Rightside just concluded its first ever investor conference call as a standalone company.
CEO Taryn Naidu and CFO Tracy Knox spent much of the time explaining Rightside’s market position to help frame the conversation with analysts.
That market position is largely betting on the success of new top level domain names. The company explained how its margins as a registry are far greater than as a registrar.
For example, it gets $20 wholesale whenever a registrar sells a .consulting domain name. It gets a 95% gross margin on that sale. If one of its own registrars sells the domain, it makes even more.
If Name.com sells a .consulting name for its retail price of $24.99, it gets the $20 wholesale plus the $4.99 retail marketup.
This is much greater than its margins on existing TLDs such as .com. It gets higher margins from some of the new TLDs, but they are still a far cry from margins on its own TLDs.
Naidu expects that margins and wholesale registry prices on horizontal domains (generics such as .web) may face downward pressure in the long run. Rightside has gone after a number of vertical domains (i.e. professions such as .attorney). The company expects this type of domain to maintain higher margins than generics.

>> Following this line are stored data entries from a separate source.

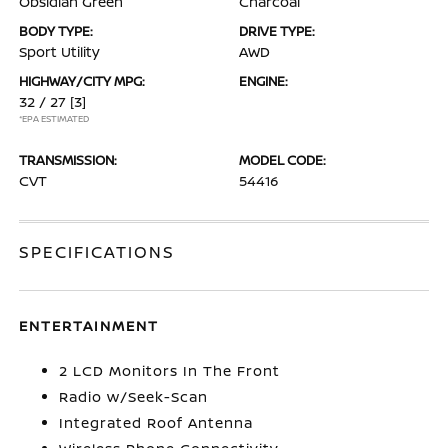
Obsidian Green
Charcoal
BODY TYPE:
DRIVE TYPE:
Sport Utility
AWD
HIGHWAY/CITY MPG:
ENGINE:
32 / 27
[3]
*EPA ESTIMATED
TRANSMISSION:
MODEL CODE:
CVT
54416
SPECIFICATIONS
ENTERTAINMENT
2 LCD Monitors In The Front
Radio w/Seek-Scan
Integrated Roof Antenna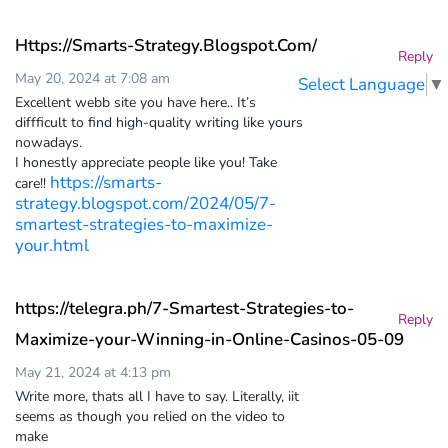
Https://Smarts-Strategy.Blogspot.Com/
Reply
May 20, 2024 at 7:08 am
Select Language
▼
Excellent webb site you have here.. It’s
diffficult to find high-quality writing like yours
nowadays.
I honestly appreciate people like you! Take
https://smarts-
care!!
strategy.blogspot.com/2024/05/7-
smartest-strategies-to-maximize-
your.html
https://telegra.ph/7-Smartest-Strategies-to-
Reply
Maximize-your-Winning-in-Online-Casinos-05-09
May 21, 2024 at 4:13 pm
Write more, thats all I have to say. Literally, iit
seems as though you relied on the video to
make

The conference call cut out a couple times on me, but one analyst kept referring to an $11 million figure that Rightside spent on new TLDs last quarter. Rightside said this was net of proceeds from auction losses, yet it gets a bit convoluted. Knox stated that there’s a bit of a lag between the conclusion of an auction and the determination of whether its partner Donuts or Rightside gets the domain name. The Donuts/Rightside partnership is certainly confusing. (I’ll update this once Rightside releases its 10-Q with more details.)
Last quarter Rightside won rights to the new TLDs .forsale, .auction and .rip.
Moving over to domain name sales and domain parking, Rightside reported a sharp drop last quarter.
The company noted that the drop in sales of its own portfolio of domains was due, in part, to a very strong Q2 2013.
Knox said the split of its Aftermarket revenue (which was $7.1 million last quarter) is typically about 60% from domain parking and 40% from domain sales.